A.    The approach is very real and a part of the fabric of the organization. When I look at our Diversity, Equity & Inclusion Councils and things like Courageous Conversations, they can appear similar to other organizations on the surface, but when you realize that those councils are sponsored and supported by the highest executive leaders and that we build this work into the very fabric of the company from hiring to supplier diversity, you realize how unique we are in our approach. I am honest enough to say out loud that we as a company, a nation, and society have so much more work to do in this space. I believe it is real work that will only create change through dedication of real resources to making this shift. We are doing the work with dedicated leaders who work very hard to hear the voices of those impacted most by these efforts. 

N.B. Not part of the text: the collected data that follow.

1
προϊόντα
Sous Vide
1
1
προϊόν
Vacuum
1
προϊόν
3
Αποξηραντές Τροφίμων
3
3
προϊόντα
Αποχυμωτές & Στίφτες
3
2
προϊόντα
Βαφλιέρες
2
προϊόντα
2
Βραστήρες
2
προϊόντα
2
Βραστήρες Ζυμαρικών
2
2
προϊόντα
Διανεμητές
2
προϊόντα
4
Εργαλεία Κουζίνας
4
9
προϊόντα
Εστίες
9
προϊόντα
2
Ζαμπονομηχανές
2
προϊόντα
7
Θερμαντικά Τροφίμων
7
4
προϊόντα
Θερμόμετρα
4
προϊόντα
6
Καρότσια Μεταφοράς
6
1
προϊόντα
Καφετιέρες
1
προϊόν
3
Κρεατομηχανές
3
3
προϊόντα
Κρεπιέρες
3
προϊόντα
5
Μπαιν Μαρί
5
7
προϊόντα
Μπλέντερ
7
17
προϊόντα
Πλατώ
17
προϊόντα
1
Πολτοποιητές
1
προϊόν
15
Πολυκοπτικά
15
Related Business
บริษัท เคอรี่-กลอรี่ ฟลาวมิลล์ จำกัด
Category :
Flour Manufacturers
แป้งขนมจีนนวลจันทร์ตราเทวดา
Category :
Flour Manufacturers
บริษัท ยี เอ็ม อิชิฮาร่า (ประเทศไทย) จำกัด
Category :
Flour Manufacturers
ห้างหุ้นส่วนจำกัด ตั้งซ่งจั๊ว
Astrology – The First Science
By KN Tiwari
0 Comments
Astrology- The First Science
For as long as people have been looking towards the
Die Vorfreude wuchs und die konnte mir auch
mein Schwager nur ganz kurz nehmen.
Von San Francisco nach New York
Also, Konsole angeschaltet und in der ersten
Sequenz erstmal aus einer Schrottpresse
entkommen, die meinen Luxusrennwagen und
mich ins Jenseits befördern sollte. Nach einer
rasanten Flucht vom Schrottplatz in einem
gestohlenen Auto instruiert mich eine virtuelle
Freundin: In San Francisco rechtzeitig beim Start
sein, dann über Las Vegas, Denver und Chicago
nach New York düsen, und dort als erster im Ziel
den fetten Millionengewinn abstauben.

Q.    Can you talk about the importance of intersectionality and how can we use an intersectional lens to enhance care to our members and the communities we serve?

A.    I simply love this question. I think the best lesson we have to learn from intersectionality is that people are not one thing. People are multifaceted, and the causes we support and programs we need to support our members must be as multifaceted and personalized as possible. I believe that personalization will be the great differentiator for organizations over the next 10 years. It requires we start with understanding, and understanding more than the three to five boxes we often want people to check. We must have contextual information about individuals and create personalized services to support the whole person.

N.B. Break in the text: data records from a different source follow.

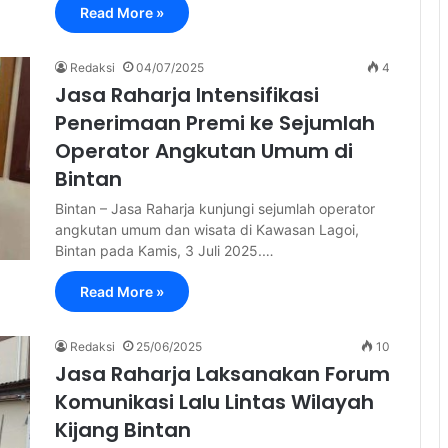
Read More »
Redaksi
04/07/2025
4
Jasa Raharja Intensifikasi
Penerimaan Premi ke Sejumlah
Operator Angkutan Umum di
Bintan
Bintan – Jasa Raharja kunjungi sejumlah operator
angkutan umum dan wisata di Kawasan Lagoi,
Bintan pada Kamis, 3 Juli 2025.…
Read More »
Redaksi
25/06/2025
10
Jasa Raharja Laksanakan Forum
Komunikasi Lalu Lintas Wilayah
Kijang Bintan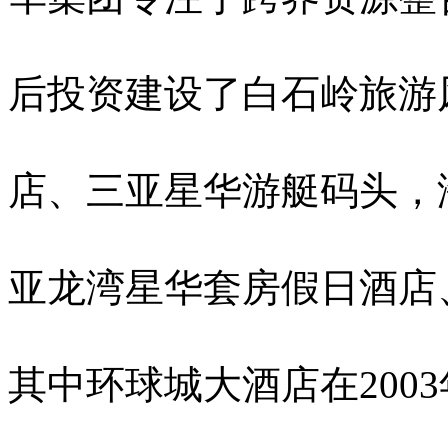
后投资建设了白石岭旅游
店、三亚星华游艇码头，
亚龙湾星华套房假日酒店
其中环球城大酒店在200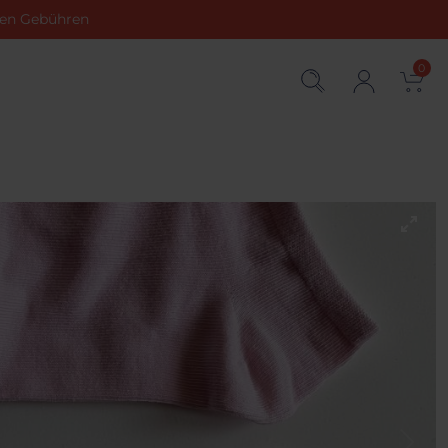
chen Gebühren
0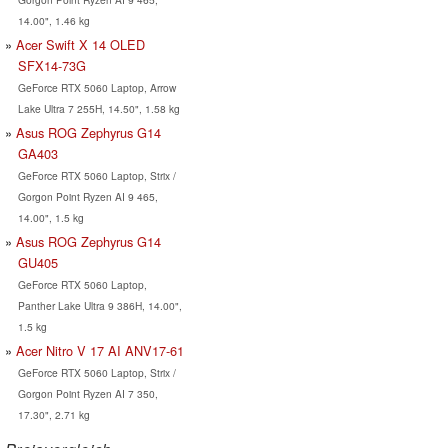
14.00", 1.46 kg
Acer Swift X 14 OLED
SFX14-73G
GeForce RTX 5060 Laptop, Arrow
Lake Ultra 7 255H, 14.50", 1.58 kg
Asus ROG Zephyrus G14
GA403
GeForce RTX 5060 Laptop, Strix /
Gorgon Point Ryzen AI 9 465,
14.00", 1.5 kg
Asus ROG Zephyrus G14
GU405
GeForce RTX 5060 Laptop,
Panther Lake Ultra 9 386H, 14.00",
1.5 kg
Acer Nitro V 17 AI ANV17-61
GeForce RTX 5060 Laptop, Strix /
Gorgon Point Ryzen AI 7 350,
17.30", 2.71 kg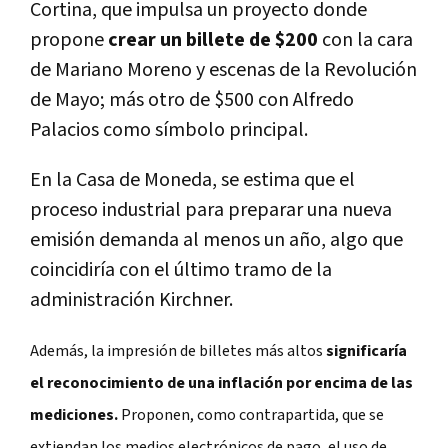
Cortina, que impulsa un proyecto donde
propone
crear un billete de $200
con la cara
de Mariano Moreno y escenas de la Revolución
de Mayo; más otro de $500 con Alfredo
Palacios como símbolo principal.
En la Casa de Moneda, se estima que el
proceso industrial para preparar una nueva
emisión demanda al menos un año, algo que
coincidiría con el último tramo de la
administración Kirchner.
Además, la impresión de billetes más altos
significaría
el reconocimiento de una inflación por encima de las
mediciones.
Proponen, como contrapartida, que se
extiendan los medios electrónicos de pago, el uso de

We have an obligation to ensure that the things that make us unique show up in our care. We have to deeply understand why health outcomes impact one group of people differently from another, and we have to ensure that we perform things like “segmentation” or population intersections in culturally sensitive and non-biased ways. In essence, we have to go beyond the boxes to see, respect, and value the differences and personalize our services accordingly. 

Q.    What are your thoughts on the significance of Women’s History Month?

A.    Similar to Black History Month, I think it is a wonderful time of reflection and gratitude for those who forged paths for women, men, and non-binary alike. I also think it is a great time to take stock and ask ourselves as women: “Are we doing enough to support the women around us? Are we showing up not only as mentors, but also as sponsors for the women we know and those we do not?” It is an opportunity to adjust depending on the answers.